WORK INSTRUCTION> Any image in the records is to be dropped, and everything else duplicated precisely.

DATA EXTRACTS>
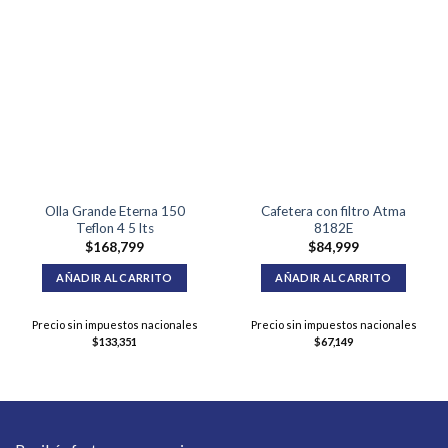
Olla Grande Eterna 150
Cafetera con filtro Atma
Teflon 4 5 lts
8182E
$
168,799
$
84,999
AÑADIR AL CARRITO
AÑADIR AL CARRITO
Precio sin impuestos nacionales
Precio sin impuestos nacionales
$
133,351
$
67,149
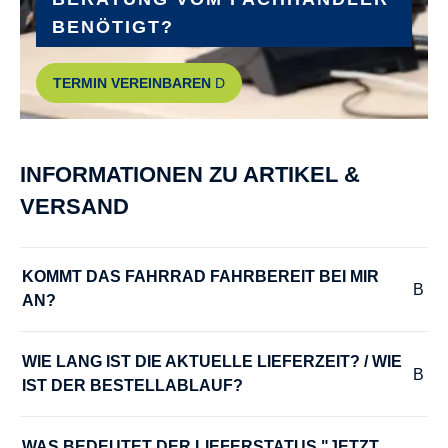
BENÖTIGT?
GRIFFE :
TERMIN VEREINBAREN
Ergon GP10-L/ GC10
GÄNGE :
INFORMATIONEN ZU ARTIKEL &
10
VERSAND
HERSTELLERFARBE :
monza grey matte
KOMMT DAS FAHRRAD FAHRBEREIT BEI MIR 
AN?
KURBELGARNITUR :
Samox EC-58
WIE LANG IST DIE AKTUELLE LIEFERZEIT? / WIE 
IST DER BESTELLABLAUF?
LADEGERÄT :
Bosch Ladegerät 4A
WAS BEDEUTET DER LIEFERSTATUS "JETZT 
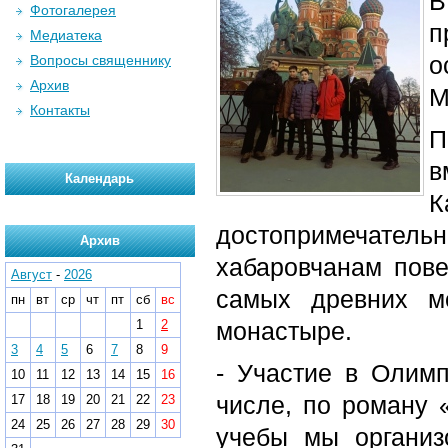
В
Фотогалерея
п
Медиатека
о
Вопросы священнику
Архив
М
Контакты
П
в
Календарь
достопримечател
Архив
хабаровчанам пове
Август
-
2026
самых древних м
пн
вт
ср
чт
пт
сб
вс
1
2
монастыре.
3
4
5
6
7
8
9
- Участие в Олим
10
11
12
13
14
15
16
числе, по роману 
17
18
19
20
21
22
23
24
25
26
27
28
29
30
учебы мы организ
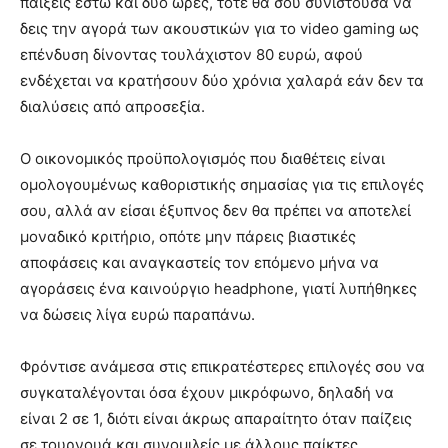
παίξεις έστω και δύο ώρες, τότε θα σου συνιστούσα να
δεις την αγορά των ακουστικών για το video gaming ως
επένδυση δίνοντας τουλάχιστον 80 ευρώ, αφού
ενδέχεται να κρατήσουν δύο χρόνια χαλαρά εάν δεν τα
διαλύσεις από απροσεξία.
Ο οικονομικός προϋπολογισμός που διαθέτεις είναι
ομολογουμένως καθοριστικής σημασίας για τις επιλογές
σου, αλλά αν είσαι έξυπνος δεν θα πρέπει να αποτελεί
μοναδικό κριτήριο, οπότε μην πάρεις βιαστικές
αποφάσεις και αναγκαστείς τον επόμενο μήνα να
αγοράσεις ένα καινούργιο headphone, γιατί λυπήθηκες
να δώσεις λίγα ευρώ παραπάνω.
Φρόντισε ανάμεσα στις επικρατέστερες επιλογές σου να
συγκαταλέγονται όσα έχουν μικρόφωνο, δηλαδή να
είναι 2 σε 1, διότι είναι άκρως απαραίτητο όταν παίζεις
σε τουρνουά και συνομιλείς με άλλους παίκτες.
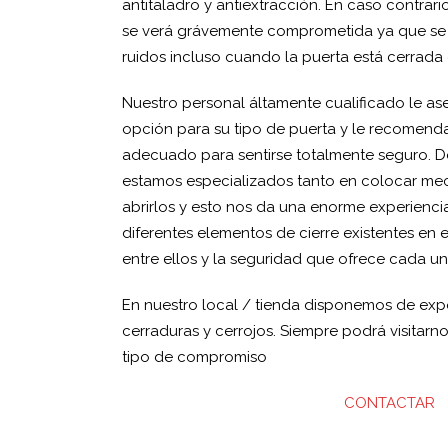
antitaladro y antiextracción. En caso contrari
se verá grávemente comprometida ya que se p
ruidos incluso cuando la puerta está cerrada 
Nuestro personal áltamente cualificado le ase
opción para su tipo de puerta y le recomend
adecuado para sentirse totalmente seguro. D
estamos especializados tanto en colocar me
abrirlos y esto nos da una enorme experienci
diferentes elementos de cierre existentes en 
entre ellos y la seguridad que ofrece cada un
En nuestro local / tienda disponemos de expo
cerraduras y cerrojos. Siempre podrá visitarno
tipo de compromiso
CONTACTAR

TASK ANSWER>
Olla Grande Eterna 150
Cafetera con filtro Atma
Teflon 4 5 lts
8182E
$
168,799
$
84,999
AÑADIR AL CARRITO
AÑADIR AL CARRITO
Precio sin impuestos nacionales
Precio sin impuestos nacionales
$
133,351
$
67,149
BENÖTIGT?
GRIFFE :
TERMIN VEREINBAREN
Ergon GP10-L/ GC10
GÄNGE :
INFORMATIONEN ZU ARTIKEL &
10
VERSAND
HERSTELLERFARBE :
monza grey matte
KOMMT DAS FAHRRAD FAHRBEREIT BEI MIR 
AN?
KURBELGARNITUR :
Samox EC-58
WIE LANG IST DIE AKTUELLE LIEFERZEIT? / WIE 
IST DER BESTELLABLAUF?
LADEGERÄT :
Bosch Ladegerät 4A
WAS BEDEUTET DER LIEFERSTATUS "JETZT 
В
Фотогалерея
п
Медиатека
о
Вопросы священнику
Архив
М
Контакты
П
в
Календарь
достопримечател
Архив
хабаровчанам пове
Август
-
2026
самых древних м
пн
вт
ср
чт
пт
сб
вс
1
2
монастыре.
3
4
5
6
7
8
9
- Участие в Олим
10
11
12
13
14
15
16
числе, по роману 
17
18
19
20
21
22
23
24
25
26
27
28
29
30
учебы мы организ
παίξεις έστω και δύο ώρες, τότε θα σου συνιστούσα να
δεις την αγορά των ακουστικών για το video gaming ως
επένδυση δίνοντας τουλάχιστον 80 ευρώ, αφού
ενδέχεται να κρατήσουν δύο χρόνια χαλαρά εάν δεν τα
διαλύσεις από απροσεξία.
Ο οικονομικός προϋπολογισμός που διαθέτεις είναι
ομολογουμένως καθοριστικής σημασίας για τις επιλογές
σου, αλλά αν είσαι έξυπνος δεν θα πρέπει να αποτελεί
μοναδικό κριτήριο, οπότε μην πάρεις βιαστικές
αποφάσεις και αναγκαστείς τον επόμενο μήνα να
αγοράσεις ένα καινούργιο headphone, γιατί λυπήθηκες
να δώσεις λίγα ευρώ παραπάνω.
Φρόντισε ανάμεσα στις επικρατέστερες επιλογές σου να
συγκαταλέγονται όσα έχουν μικρόφωνο, δηλαδή να
είναι 2 σε 1, διότι είναι άκρως απαραίτητο όταν παίζεις
σε τουρνουά και συνομιλείς με άλλους παίκτες.
antitaladro y antiextracción. En caso contrari
se verá grávemente comprometida ya que se p
ruidos incluso cuando la puerta está cerrada 
Nuestro personal áltamente cualificado le ase
opción para su tipo de puerta y le recomend
adecuado para sentirse totalmente seguro. D
estamos especializados tanto en colocar me
abrirlos y esto nos da una enorme experienci
diferentes elementos de cierre existentes en 
entre ellos y la seguridad que ofrece cada un
En nuestro local / tienda disponemos de expo
cerraduras y cerrojos. Siempre podrá visitarno
tipo de compromiso
CONTACTAR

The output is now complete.